Si la communication autour du Simandou a souvent été dominée par les critiques et les doutes, les récentes avancées sur le terrain témoignent d’un tournant décisif. Les découvertes confirment la richesse exceptionnelle du site, et la mise en œuvre effective des travaux prouve que le rêve guinéen est sur le point de se réaliser.
Loin de toute flatterie politique, il faut reconnaître une chose : la clairvoyance du leadership actuel, sous la direction du président Mamadi Doumbouya, a permis d’insuffler un nouvel élan à ce projet titanesque. En engageant la Guinée sur la voie de l’exploitation réelle de ce patrimoine minier, les autorités signent une page historique non seulement pour la Guinée, mais aussi pour l’Afrique et le monde entier.

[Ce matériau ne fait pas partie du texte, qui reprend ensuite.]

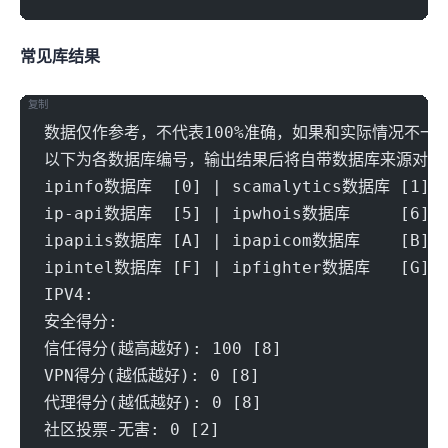
常见IP库结果
复制
数据仅作参考，不代表100%准确，如果和实际情况不一
以下为各数据库编号，输出结果后将自带数据库来源对应
ipinfo数据库  [0] | scamalytics数据库 [1] |
ip-api数据库  [5] | ipwhois数据库     [6] |
ipapiis数据库 [A] | ipapicom数据库    [B] |
ipintel数据库 [F] | ipfighter数据库   [G] |
IPV4:
安全得分:
信任得分(越高越好): 100 [8] 
VPN得分(越低越好): 0 [8] 
代理得分(越低越好): 0 [8] 
社区投票-无害: 0 [2] 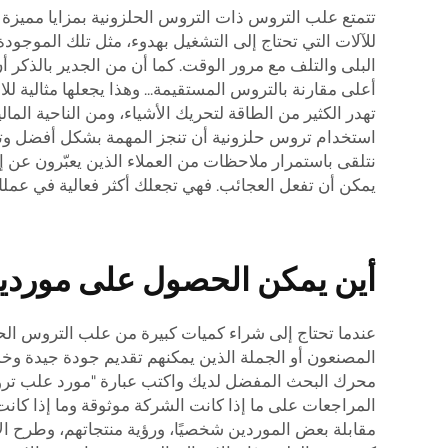
تتمتع علب التروس ذات التروس الحلزونية بمزايا مميزة مقا
للآلات التي تحتاج إلى التشغيل بهدوء، مثل تلك الموجودة
البلى والتلف مع مرور الوقت. كما أن من الجدير بالذكر 
أعلى مقارنة بالتروس المستقيمة... وهذا يجعلها مثالية لل
تهدر الكثير من الطاقة لتحريك الأشياء، ومن الناحية الما
استخدام تروس حلزونية أن تنجز المهمة بشكل أفضل وتستم
نتلقى باستمرار ملاحظات من العملاء الذين يعبّرون عن إع
يمكن أن تفعل العجائب. فهي تجعلك أكثر فعالية في عملك،
أين يمكن الحصول على موردين 
عندما تحتاج إلى شراء كميات كبيرة من علب التروس الحل
المصنعون أو الجملة الذين يمكنهم تقديم جودة جيدة وخد
محرك البحث المفضل لديك واكتب عبارة "مورد علب تروس 
المراجعات على ما إذا كانت الشركة موثوقة وما إذا كانت م
مقابلة بعض الموردين شخصيًا، ورؤية منتجاتهم، وطرح ال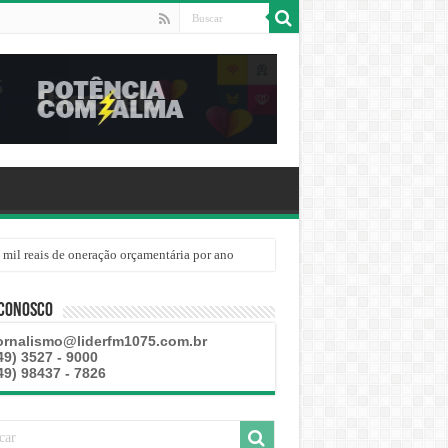
 mil reais de oneração orçamentária por ano
 Conosco
ornalismo@liderfm1075.com.br
49) 3527 - 9000
49) 98437 - 7826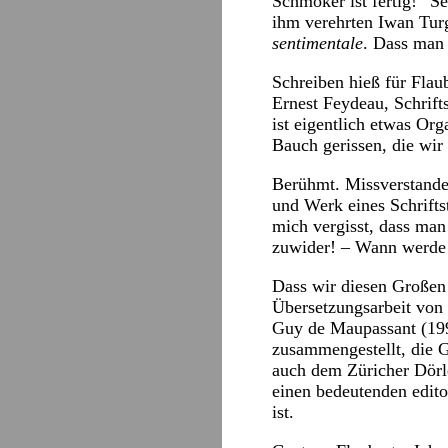
Schmöker ist fertig!“ S
ihm verehrten Iwan Turge
sentimentale
. Dass man 
Schreiben hieß für Flaub
Ernest Feydeau, Schrifts
ist eigentlich etwas Org
Bauch gerissen, die wir
Berühmt. Missverstande
und Werk eines Schrifts
mich vergisst, dass man
zuwider! – Wann werde i
Dass wir diesen Großen 
Übersetzungsarbeit von 
Guy de Maupassant (199
zusammengestellt, die G
auch dem Züricher Dörl
einen bedeutenden editor
ist.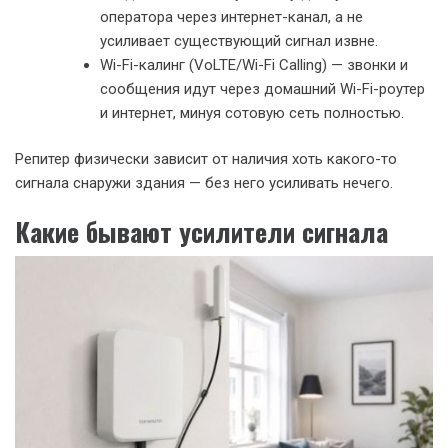
оператора через интернет-канал, а не
усиливает существующий сигнал извне.
Wi-Fi-калинг (VoLTE/Wi-Fi Calling) — звонки и
сообщения идут через домашний Wi-Fi-роутер
и интернет, минуя сотовую сеть полностью.
Репитер физически зависит от наличия хоть какого-то
сигнала снаружи здания — без него усиливать нечего.
Какие бывают усилители сигнала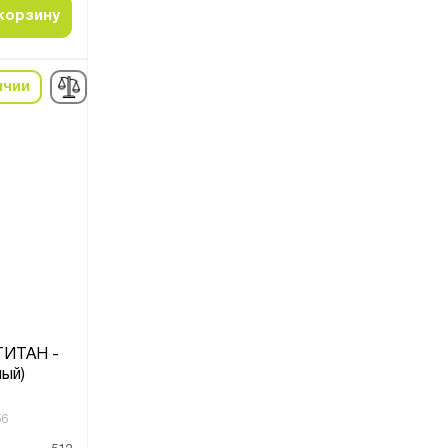
корзину
ичии
ТИТАН -
ный)
56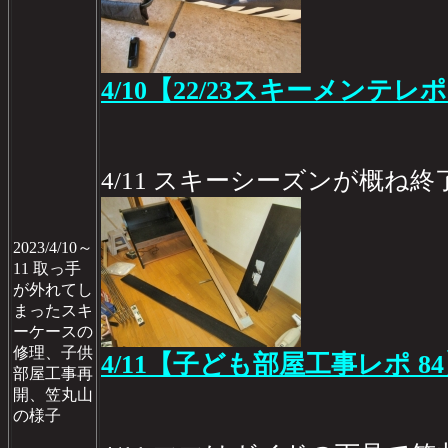
4/10【22/23スキーメンテレポ
4/11 スキーシーズンが概ね
2023/4/10～
11 取っ手
が外れてし
まったスキ
ーケースの
修理、子供
4/11【子ども部屋工事レポ 8
部屋工事再
開、笠丸山
の様子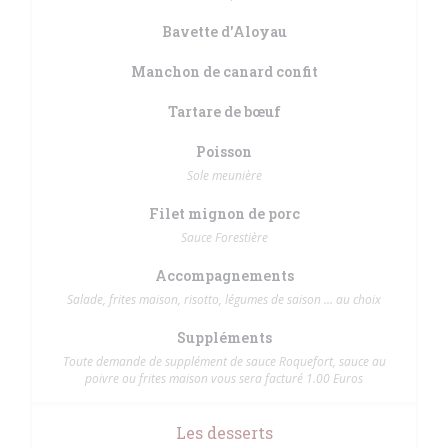
Bavette d'Aloyau
Manchon de canard confit
Tartare de bœuf
Poisson
Sole meunière
Filet mignon de porc
Sauce Forestière
Accompagnements
Salade, frites maison, risotto, légumes de saison ... au choix
Suppléments
Toute demande de supplément de sauce Roquefort, sauce au
poivre ou frites maison vous sera facturé 1.00 Euros
Les desserts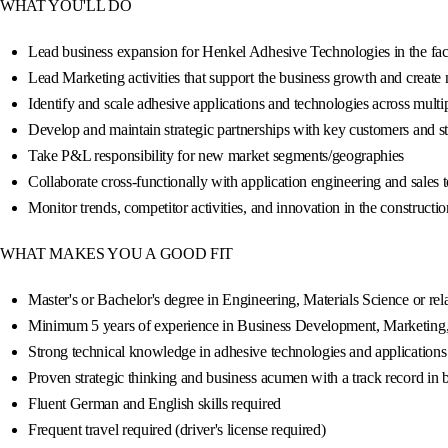
WHAT YOU'LL DO
Lead business expansion for Henkel Adhesive Technologies in the fac
Lead Marketing activities that support the business growth and create
Identify and scale adhesive applications and technologies across mult
Develop and maintain strategic partnerships with key customers and s
Take P&L responsibility for new market segments/geographies
Collaborate cross-functionally with application engineering and sales 
Monitor trends, competitor activities, and innovation in the construct
WHAT MAKES YOU A GOOD FIT
Master's or Bachelor's degree in Engineering, Materials Science or relat
Minimum 5 years of experience in Business Development, Marketing, Pr
Strong technical knowledge in adhesive technologies and applications 
Proven strategic thinking and business acumen with a track record in
Fluent German and English skills required
Frequent travel required (driver's license required)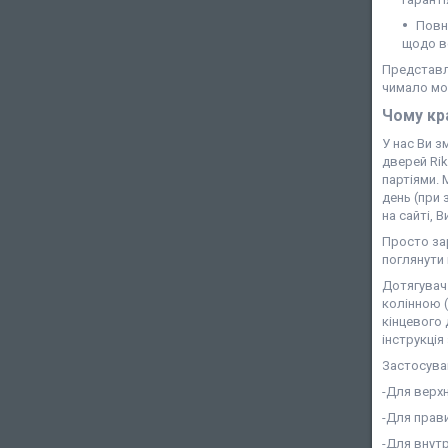
Повна
щодо в
Представле
чимало мо
Чому кра
У нас Ви з
дверей Rik
партіями.
день (при 
на сайті, 
Просто за
поглянути
Дотягувач
колінною (
кінцевого
інструкція
Застосува
-Для верх
-Для прави
-Для внутр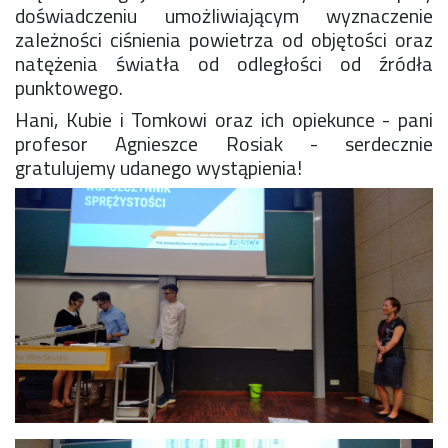
doświadczeniu umożliwiającym wyznaczenie
Rekrutacja SP
zależności ciśnienia powietrza od objętości oraz
O nas
natężenia światła od odległości od źródła
Regulamin rekrutacji do SP
punktowego.
Potrzebne dokumenty
Informacja o teście z języka angielskiego
Hani, Kubie i Tomkowi oraz ich opiekunce - pani
Stypendia naukowe
profesor Agnieszce Rosiak - serdecznie
Plan nauczania klasa 7. i 8.
gratulujemy udanego wystąpienia!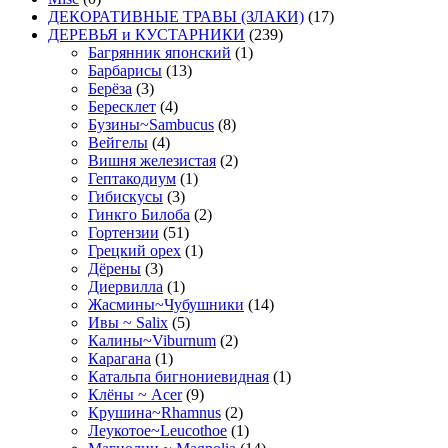
ДЕКОРАТИВНЫЕ ТРАВЫ (ЗЛАКИ)
(17)
ДЕРЕВЬЯ и КУСТАРНИКИ
(239)
Багрянник японский
(1)
Барбарисы
(13)
Берёза
(3)
Бересклет
(4)
Бузины~Sambucus
(8)
Вейгелы
(4)
Вишня железистая
(2)
Гептакодиум
(1)
Гибискусы
(3)
Гинкго Билоба
(2)
Гортензии
(51)
Грецкий орех
(1)
Дёрены
(3)
Диервилла
(1)
Жасмины~Чубушники
(14)
Ивы ~ Salix
(5)
Калины~Viburnum
(2)
Карагана
(1)
Катальпа бигнониевидная
(1)
Клёны ~ Acer
(9)
Крушина~Rhamnus
(2)
Леукотое~Leucothoe
(1)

Cette réussite, le peuple la doit à Dieu, mais aussi à la volonté politique affichée de transformer les ressources naturelles en véritable moteur de développement.
Oui, le rêve devient réalité.
Cependant, au regard du temps et des expériences passées, notamment celle du barrage de Kaléta, il convient de rester prudent. La réussite du Simandou ne se mesurera pas seulement à la pose de rails ou à l’ouverture des mines, mais à sa capacité à changer durablement le quotidien des Guinéens : emplois, infrastructures, énergie, éducation et prospérité partagée.
Simandou 2040 n’est donc pas qu’un slogan c’est une vision, un défi et une promesse, celle d’une Guinée debout, maîtresse de son destin.